McAfee Joins Data Leakage Market
McAfee called me earlier this week about their Data Loss Prevention Host software. In addition to host-based software, they have an appliance check for leakage at the network boundary. Enterprises that have implemented full disk encryption now realize that their data is at risk from more than just a stolen laptop. Social Security Numbers, Credit Card info and company proprietary information are routinely passed over the Internet in plain text at many companies.
I haven’t looked into this McAfee product, but I see their interest as a validation that this marketspace will continue to develop.
What is your selection criteria for corporate antivirus?
I was really impressed by the the RFP George Washington University put together for their Encryption project. It was made available at the SANS Desktop and Storage Encryption Summit that I attended a few months back.
I decided to sit down and try to hammer out a list of requirements for some upcoming projects. I’ would like to replace the corporate antivirus that we currently use on our desktops and servers. I’ve been kind of impressed with what McAfee has done. Many companies left them for Symantec at the turn of the millenium. McAfee was too difficult to update, and had a reputation for bogging the systems down. Now McAfee has a reputation for being easy to manage through ePolicy Orchestrator and many companies have tired of Symantec’s lack of support, virus definition corruption problems and confusing update structure.

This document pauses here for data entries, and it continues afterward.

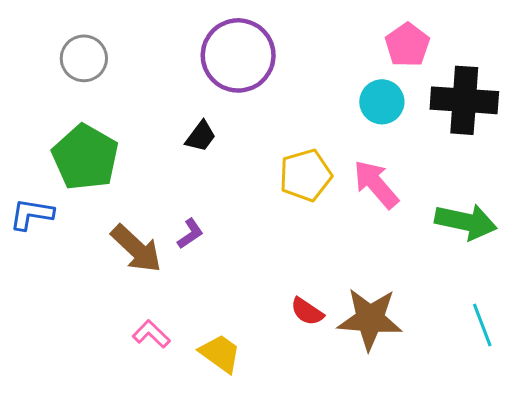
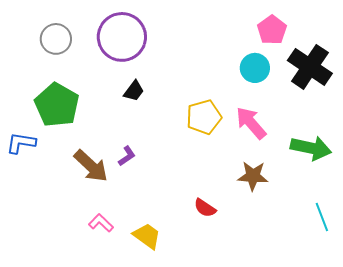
purple circle: (238, 55) -> (122, 37), moved
black cross: (464, 100) -> (310, 67), turned 30
brown star: (370, 319) -> (253, 176), moved, size x0.7

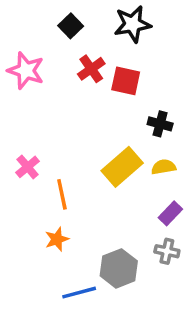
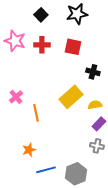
red cross: (91, 69) -> (42, 45), moved, turned 35
yellow semicircle: (163, 167) -> (95, 105), moved
orange star: (57, 239) -> (29, 150), moved
gray hexagon: (119, 268) -> (76, 174), moved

Certainly reputation is important. Experiences from someone you trust can go a lot further thna a 30 day eval in a lab. The problem is that the people I know using McAfee have really drunk the koolaid. They’re like a Mac user. They can only bash the competition, they apparently have nothing but postitive experiences to report. It makes me question whether they can be trusted to provide a true evaluation of McAfee.
Actually detecting and cleaning is important. But how to select which vendor is good at it? I read an interesting NIST article on that from 1996. Rather than evaluating vendors on the basis of some virus zoo, I think a better evaluation is to 1) measure their response time when a new varient comes out, and 2) measure how they perform when signatures aren’t available and all that is left is heuristics and behavior profiling.

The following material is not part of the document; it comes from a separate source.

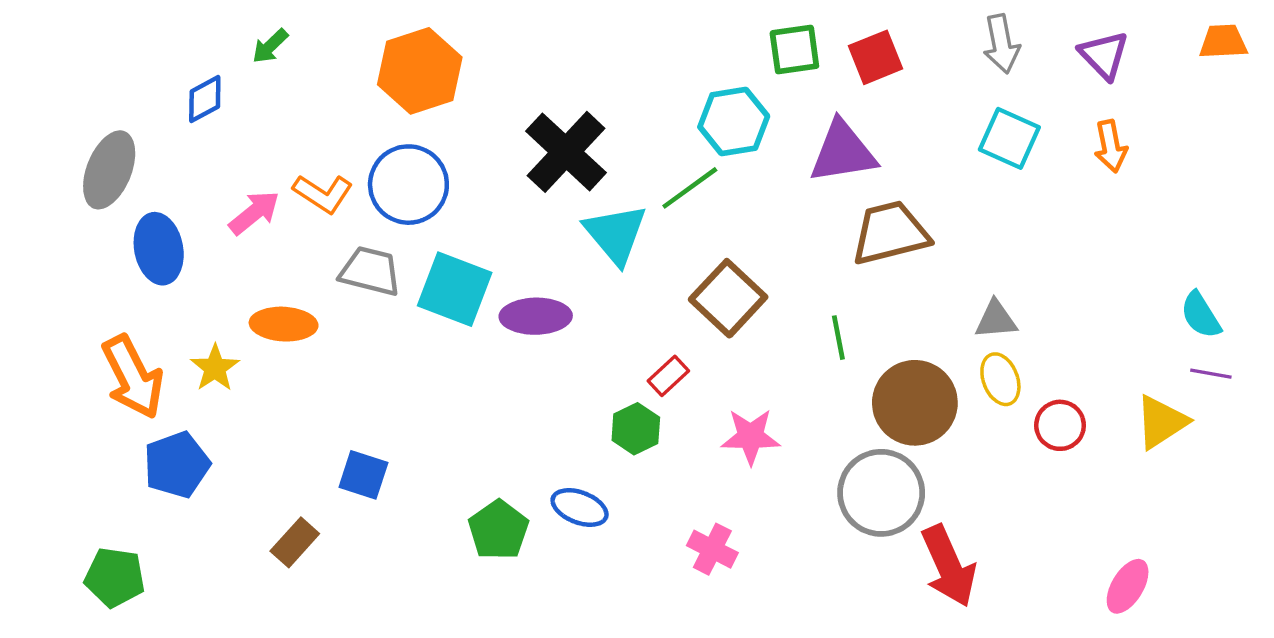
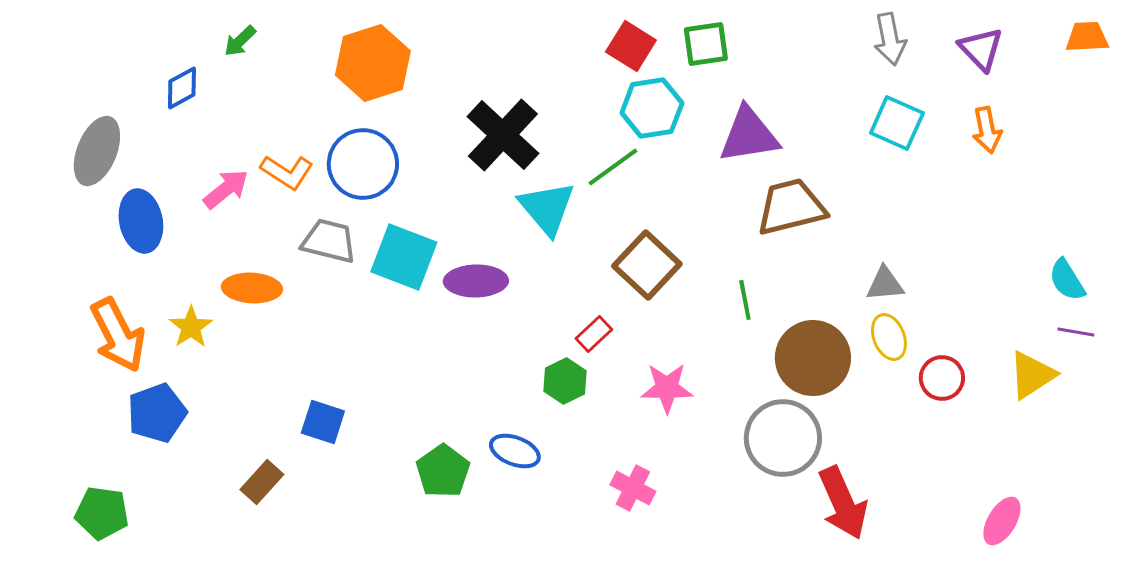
red square: (875, 57) -> (631, 46), moved, turned -36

The ability to control which PUPs (potentially unwanted programs) are detected and what occurs. I am sick of getting alerts about Netcat. I don’t have a problem with it being in my environment. But because Symantec made an error in the version I’m running, I can’t completely exclude it from detection.

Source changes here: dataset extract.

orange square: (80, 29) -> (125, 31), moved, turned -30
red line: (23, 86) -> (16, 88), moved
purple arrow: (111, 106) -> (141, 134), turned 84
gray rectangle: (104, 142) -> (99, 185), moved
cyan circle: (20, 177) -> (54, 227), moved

It is just so easy to make the evaluation points all of the things you hate about the current product, rather than brainstorming a full list of requirements.
Currently we have a lot of systems having issues with corrupt virus definitions. Gartner reports that McAfee has the same problems. How do I know if that’s a real issue. Is it better or worse than my Symantec problems.